» **EXERCISE AIM**
If a line of the records contains the string "Губка", copy it out.

[Records from a data collection]
####################
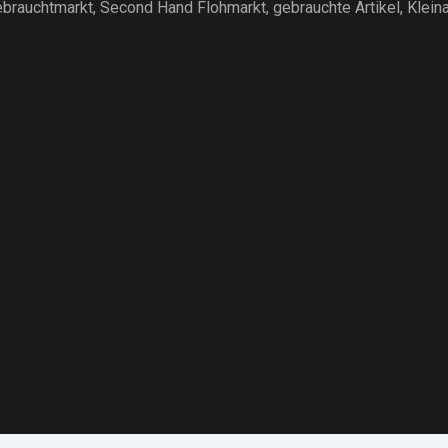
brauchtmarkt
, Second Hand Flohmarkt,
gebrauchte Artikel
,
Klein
####################
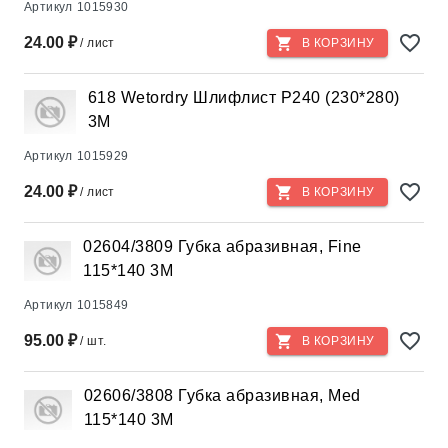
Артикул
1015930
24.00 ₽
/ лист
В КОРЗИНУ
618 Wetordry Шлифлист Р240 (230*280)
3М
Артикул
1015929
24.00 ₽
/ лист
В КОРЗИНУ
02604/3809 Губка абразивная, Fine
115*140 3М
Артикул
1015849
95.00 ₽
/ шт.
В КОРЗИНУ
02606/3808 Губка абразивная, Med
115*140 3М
####################
» **WRITTEN SOLUTION**
02604/3809 Губка абразивная, Fine
02606/3808 Губка абразивная, Med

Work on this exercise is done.